== YOUR INSTRUCTIONS ==
Could the data below please be reproduced word for word, without the pictures?

Page images and extracted text
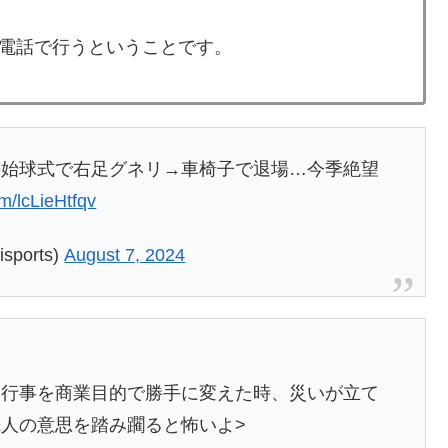
電話で行うということです。
の始球式で右足グネリ→車椅子で退場…今季絶望
om/lcLieHtfqv
ports)
August 7, 2024
る行事を商業目的で勝手に変えた時、災いが立て
人の意思を踏み躙ると怖いよ>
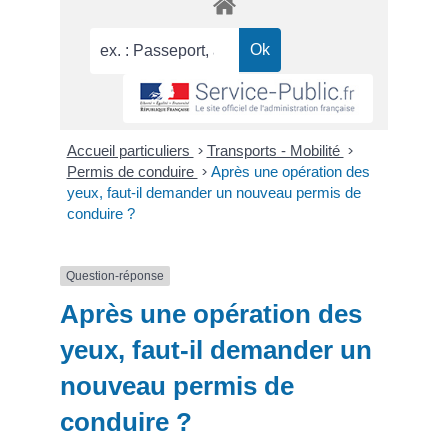
Accueil particuliers
>
Transports - Mobilité
>
Permis de conduire
>
Après une opération des
yeux, faut-il demander un nouveau permis de
conduire ?
Question-réponse
Après une opération des
yeux, faut-il demander un
nouveau permis de
conduire ?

== TASK SOLUTION ==
電話で行うということです。
の始球式で右足グネリ→車椅子で退場…今季絶望
om/lcLieHtfqv
ports)
August 7, 2024
る行事を商業目的で勝手に変えた時、災いが立て
人の意思を踏み躙ると怖いよ>
Accueil particuliers
>
Transports - Mobilité
>
Permis de conduire
>
Après une opération des
yeux, faut-il demander un nouveau permis de
conduire ?
Question-réponse
Après une opération des
yeux, faut-il demander un
nouveau permis de
conduire ?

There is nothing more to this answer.